According to the U.S. Department of Energy, average prices for gas across the country hit $2.15 per gallon on March 28, and prices are climbing toward $2.20 this week. A less scientific, but no less revealing survey by GasPriceWatch.com finds a great deal of local and regional variation in the price of gasoline. According to the site (on Tuesday), the lowest spotted price for regular unleaded was in Chugwater, WY, at $1.88; the highest was in Baker, CA, at $3.44.
Nominally, gasoline is as expensive as it has ever been. In fact, however, adjusted for inflation, current prices have yet to surpass the real peak of 1981, though they may be headed that way. According to the U.S. Energy Information Administration's Annual Energy Review and Monthly Energy Review (Feb. 2005), the average price of a gallon of gas was about $1.40 in 1981, which would be about $2.90 in today's dollars.
Still, gas is a good deal more expensive than it was five years or even one year ago, and people are responding. According to the ICSC survey, 40% of consumers have reducing their driving. The shopping format that continues to be most affected by the reduced frequency of store visits is the downtown shopping areas (63%), while neighborhood shopping centers are least affected (50%). On the other hand, a majority of households, 56%, reported no impact from the increased fuel costs.
Despite some overall reduction in the frequency of shopping, 59% of households reported that they did not reduce spending over the last month on such items as clothing, shoes, jewelry, consumer electronics, beauty services or on non-essential items. But 63% of households said that the rapid increase in the price of gasoline has caused them to cutback on the frequency of going out to eat. Among the consumers who did cut back on spending, the total was evenly split between those that cut back considerably (20%) and those that cut back modestly (21%).
More than half of the consumers with household income of less than $25,000 (54%) reported they were driving less, and between two-thirds and three-quarters of those consumers had cut back on going out to eat and going to most shopping venues, according to the ICSC. At the other end of the economic continuum, 32% of households with incomes of $75,000 or above have reduced their driving due to the high gasoline prices, and only one-third to one-half of those high-end consumers have cut back on the frequency they go out to eat or visit most shopping venues. Of those high-end consumers, only 31% have reported any scaling back on their discretionary spending due to the jump in gasoline prices.
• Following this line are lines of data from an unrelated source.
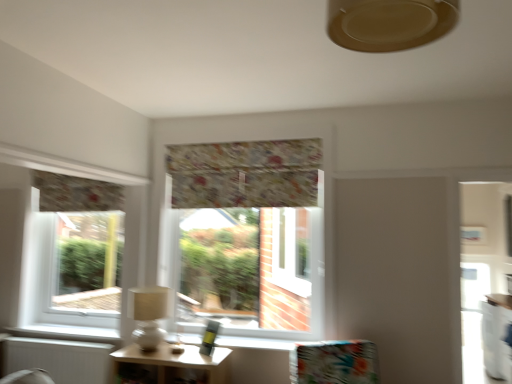 What do you see at coordinates (170, 365) in the screenshot?
I see `wooden table at lower center` at bounding box center [170, 365].

The height and width of the screenshot is (384, 512). Describe the element at coordinates (76, 193) in the screenshot. I see `floral fabric curtain at left, marked as the 1th curtain in a back-to-front arrangement` at that location.

Image resolution: width=512 pixels, height=384 pixels. What do you see at coordinates (245, 174) in the screenshot?
I see `floral fabric curtain at center, placed as the first curtain when sorted from right to left` at bounding box center [245, 174].

This screenshot has height=384, width=512. What do you see at coordinates (246, 229) in the screenshot? I see `floral fabric valance at center, the second window positioned from the left` at bounding box center [246, 229].

The width and height of the screenshot is (512, 384). Describe the element at coordinates (59, 359) in the screenshot. I see `white matte radiator at lower left` at that location.

What are the coordinates of `wooden table at lower center` in the screenshot? It's located at (170, 365).

Is point (411, 24) less distant than point (202, 205)?

Yes.

Is beige matte ceiling fan at upper center next to floral fabric curtain at center, the 2th curtain in the left-to-right sequence?

They are not placed beside each other.

This screenshot has height=384, width=512. I want to click on curtain that is the 1st one when counting leftward from the beige matte ceiling fan at upper center, so click(245, 174).

Can you confirm if beige matte ceiling fan at upper center is thinner than floral fabric curtain at center, arranged as the 2th curtain when viewed from the back?

No.

Considering the positions of objects transparent plastic screen door at right and wooden table at lower center in the image provided, who is more to the left, transparent plastic screen door at right or wooden table at lower center?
"Over the last year, there has been about a $14 increase in average weekly earnings, which is a key offset and reason why the economy and consumer spending has seen limited negative impact from higher consumer expenditures on gasoline," says Michael P. Niemira, ICSC's chief economist and director of research. "The most recent ICSC survey found 57% of households described themselves as more 'efficient shoppers'—making fewer visits per store, but buying more or combining shopping trips better—as a way of coping with the higher gasoline cost. This compared with 52%reporting that in May 2004."